**ABOUT THIS TASK**
Write out every line of the data below exactly as given.

**INPUT RECORDS**
· · · ·

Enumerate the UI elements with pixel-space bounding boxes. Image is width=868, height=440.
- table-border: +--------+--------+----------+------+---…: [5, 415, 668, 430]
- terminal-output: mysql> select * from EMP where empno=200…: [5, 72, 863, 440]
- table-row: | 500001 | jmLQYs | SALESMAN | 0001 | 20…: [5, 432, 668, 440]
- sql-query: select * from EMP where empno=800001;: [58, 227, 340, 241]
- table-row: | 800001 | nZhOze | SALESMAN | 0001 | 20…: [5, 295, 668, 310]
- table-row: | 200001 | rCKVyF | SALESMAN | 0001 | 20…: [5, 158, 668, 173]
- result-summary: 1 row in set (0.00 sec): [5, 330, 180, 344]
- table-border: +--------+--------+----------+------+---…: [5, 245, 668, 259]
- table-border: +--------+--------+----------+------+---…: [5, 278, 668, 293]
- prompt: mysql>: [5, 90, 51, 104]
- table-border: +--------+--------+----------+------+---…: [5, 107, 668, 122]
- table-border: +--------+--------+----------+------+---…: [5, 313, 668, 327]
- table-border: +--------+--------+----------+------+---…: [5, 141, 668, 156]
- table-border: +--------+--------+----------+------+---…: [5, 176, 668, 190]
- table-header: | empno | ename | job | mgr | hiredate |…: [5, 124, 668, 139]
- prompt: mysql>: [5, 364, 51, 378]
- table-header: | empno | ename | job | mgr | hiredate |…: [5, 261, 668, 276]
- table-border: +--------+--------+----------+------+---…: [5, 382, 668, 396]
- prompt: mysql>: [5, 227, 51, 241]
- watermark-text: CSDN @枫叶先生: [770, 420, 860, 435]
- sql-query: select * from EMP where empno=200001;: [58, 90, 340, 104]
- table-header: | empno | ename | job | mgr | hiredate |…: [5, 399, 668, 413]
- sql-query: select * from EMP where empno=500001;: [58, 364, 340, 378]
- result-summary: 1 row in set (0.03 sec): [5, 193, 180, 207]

· · · ·

**ANSWER FOR THE TASK**
Enumerate the UI elements with pixel-space bounding boxes. Image is width=868, height=440.
- table-border: +--------+--------+----------+------+---…: [5, 415, 668, 430]
- terminal-output: mysql> select * from EMP where empno=200…: [5, 72, 863, 440]
- table-row: | 500001 | jmLQYs | SALESMAN | 0001 | 20…: [5, 432, 668, 440]
- sql-query: select * from EMP where empno=800001;: [58, 227, 340, 241]
- table-row: | 800001 | nZhOze | SALESMAN | 0001 | 20…: [5, 295, 668, 310]
- table-row: | 200001 | rCKVyF | SALESMAN | 0001 | 20…: [5, 158, 668, 173]
- result-summary: 1 row in set (0.00 sec): [5, 330, 180, 344]
- table-border: +--------+--------+----------+------+---…: [5, 245, 668, 259]
- table-border: +--------+--------+----------+------+---…: [5, 278, 668, 293]
- prompt: mysql>: [5, 90, 51, 104]
- table-border: +--------+--------+----------+------+---…: [5, 107, 668, 122]
- table-border: +--------+--------+----------+------+---…: [5, 313, 668, 327]
- table-border: +--------+--------+----------+------+---…: [5, 141, 668, 156]
- table-border: +--------+--------+----------+------+---…: [5, 176, 668, 190]
- table-header: | empno | ename | job | mgr | hiredate |…: [5, 124, 668, 139]
- prompt: mysql>: [5, 364, 51, 378]
- table-header: | empno | ename | job | mgr | hiredate |…: [5, 261, 668, 276]
- table-border: +--------+--------+----------+------+---…: [5, 382, 668, 396]
- prompt: mysql>: [5, 227, 51, 241]
- watermark-text: CSDN @枫叶先生: [770, 420, 860, 435]
- sql-query: select * from EMP where empno=200001;: [58, 90, 340, 104]
- table-header: | empno | ename | job | mgr | hiredate |…: [5, 399, 668, 413]
- sql-query: select * from EMP where empno=500001;: [58, 364, 340, 378]
- result-summary: 1 row in set (0.03 sec): [5, 193, 180, 207]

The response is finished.